- [WHAT THE TASK ASKS]: Below is a listing from which only part is wanted; return exactly the lines from the one with "SMS ke : 082216544898" up to and including the one with "uk Ruang Tamu Sempit".

- [MATERIAL FOR THE TASK]:
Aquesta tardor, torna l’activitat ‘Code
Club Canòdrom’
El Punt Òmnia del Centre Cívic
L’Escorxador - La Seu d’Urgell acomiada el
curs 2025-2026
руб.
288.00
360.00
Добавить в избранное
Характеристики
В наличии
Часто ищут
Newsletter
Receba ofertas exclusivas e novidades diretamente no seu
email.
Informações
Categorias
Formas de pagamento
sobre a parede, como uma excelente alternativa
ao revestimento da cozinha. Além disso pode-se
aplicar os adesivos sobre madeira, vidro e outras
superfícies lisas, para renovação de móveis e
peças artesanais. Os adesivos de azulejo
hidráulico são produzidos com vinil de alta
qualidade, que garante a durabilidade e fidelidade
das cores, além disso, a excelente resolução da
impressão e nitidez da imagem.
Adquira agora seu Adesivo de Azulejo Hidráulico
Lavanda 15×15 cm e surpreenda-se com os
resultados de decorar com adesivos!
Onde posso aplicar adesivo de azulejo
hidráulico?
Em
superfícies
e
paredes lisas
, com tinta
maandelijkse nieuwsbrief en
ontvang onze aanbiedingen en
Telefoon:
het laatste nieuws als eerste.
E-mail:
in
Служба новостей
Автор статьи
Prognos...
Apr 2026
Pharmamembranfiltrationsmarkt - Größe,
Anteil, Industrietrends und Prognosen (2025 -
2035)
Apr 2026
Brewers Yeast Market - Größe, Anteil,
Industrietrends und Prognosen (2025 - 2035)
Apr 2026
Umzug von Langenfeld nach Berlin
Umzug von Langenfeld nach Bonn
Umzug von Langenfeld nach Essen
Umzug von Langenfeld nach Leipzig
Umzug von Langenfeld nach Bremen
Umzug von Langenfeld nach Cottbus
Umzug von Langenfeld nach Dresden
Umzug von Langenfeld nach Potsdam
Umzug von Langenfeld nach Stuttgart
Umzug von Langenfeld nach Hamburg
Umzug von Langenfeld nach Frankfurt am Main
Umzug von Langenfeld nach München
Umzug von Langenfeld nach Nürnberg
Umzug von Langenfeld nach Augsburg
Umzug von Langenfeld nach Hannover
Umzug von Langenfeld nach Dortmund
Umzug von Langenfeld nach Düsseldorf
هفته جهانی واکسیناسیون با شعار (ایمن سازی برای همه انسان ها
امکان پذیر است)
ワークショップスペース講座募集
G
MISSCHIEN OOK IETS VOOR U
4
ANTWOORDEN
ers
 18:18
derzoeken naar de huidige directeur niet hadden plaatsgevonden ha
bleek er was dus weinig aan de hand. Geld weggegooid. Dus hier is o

---

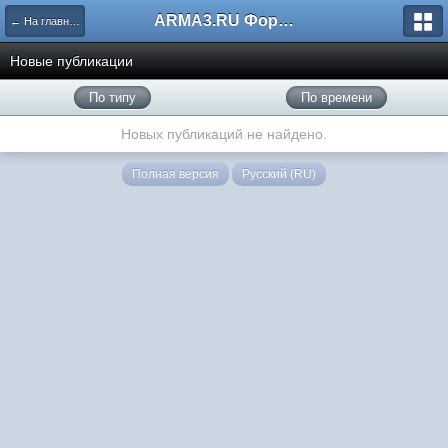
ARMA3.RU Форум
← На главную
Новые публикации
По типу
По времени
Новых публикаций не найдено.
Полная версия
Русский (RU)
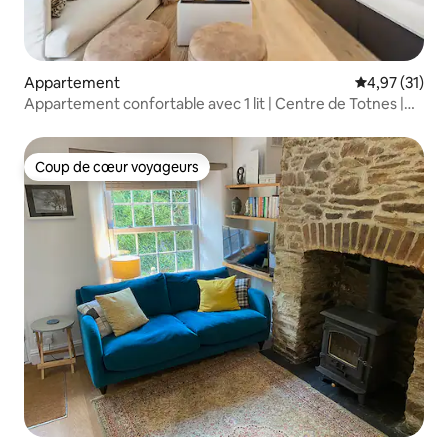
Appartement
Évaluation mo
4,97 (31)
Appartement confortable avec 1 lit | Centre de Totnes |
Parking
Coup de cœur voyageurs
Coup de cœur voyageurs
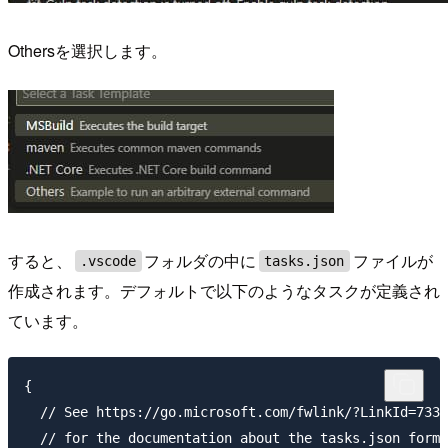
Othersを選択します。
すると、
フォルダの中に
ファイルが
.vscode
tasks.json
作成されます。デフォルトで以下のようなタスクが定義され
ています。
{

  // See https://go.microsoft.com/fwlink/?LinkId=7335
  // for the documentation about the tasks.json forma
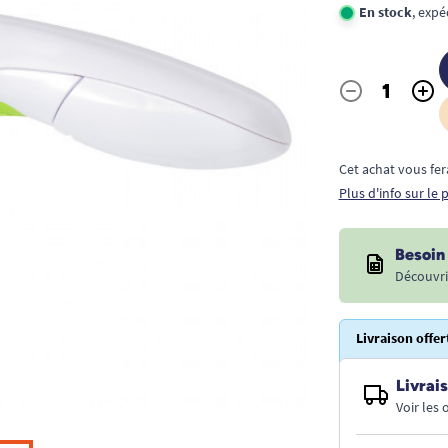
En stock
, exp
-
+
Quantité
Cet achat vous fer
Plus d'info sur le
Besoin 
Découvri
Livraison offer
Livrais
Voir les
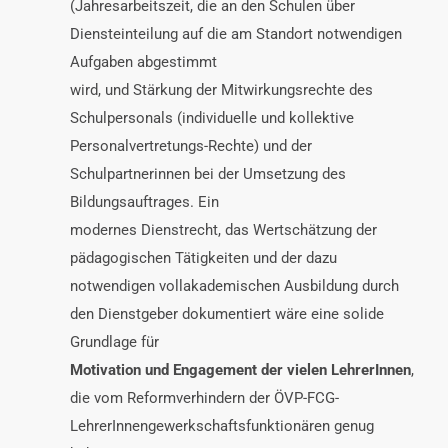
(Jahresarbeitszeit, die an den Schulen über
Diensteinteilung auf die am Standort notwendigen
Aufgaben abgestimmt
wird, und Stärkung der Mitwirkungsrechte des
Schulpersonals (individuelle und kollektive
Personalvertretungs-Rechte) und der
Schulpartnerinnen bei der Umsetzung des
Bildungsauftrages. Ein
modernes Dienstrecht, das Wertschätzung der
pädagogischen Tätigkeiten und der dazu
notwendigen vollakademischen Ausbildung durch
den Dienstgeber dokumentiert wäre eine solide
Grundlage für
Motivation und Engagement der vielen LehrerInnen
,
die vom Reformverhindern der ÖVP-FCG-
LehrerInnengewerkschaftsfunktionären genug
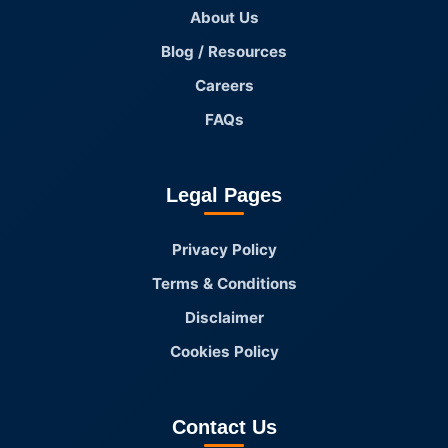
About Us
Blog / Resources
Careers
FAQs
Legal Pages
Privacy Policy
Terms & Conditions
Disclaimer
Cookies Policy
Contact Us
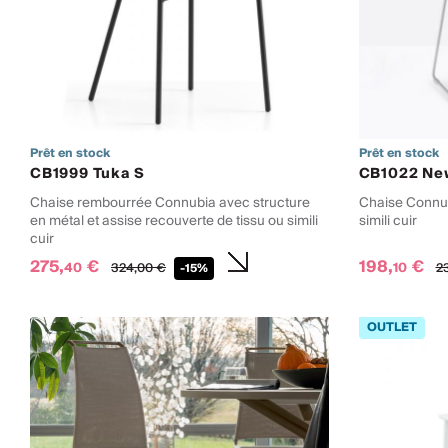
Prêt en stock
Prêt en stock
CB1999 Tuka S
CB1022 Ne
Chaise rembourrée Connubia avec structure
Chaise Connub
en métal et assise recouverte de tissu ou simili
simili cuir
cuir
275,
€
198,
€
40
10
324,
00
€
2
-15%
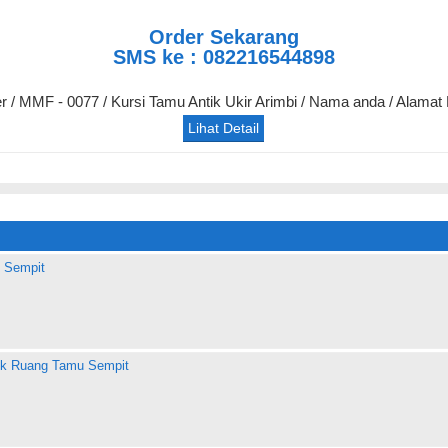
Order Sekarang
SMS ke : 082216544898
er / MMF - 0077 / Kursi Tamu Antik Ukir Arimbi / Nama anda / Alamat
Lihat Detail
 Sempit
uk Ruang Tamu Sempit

- [RESULT]:
SMS ke : 082216544898
er / MMF - 0077 / Kursi Tamu Antik Ukir Arimbi / Nama anda / Alamat
Lihat Detail
 Sempit
uk Ruang Tamu Sempit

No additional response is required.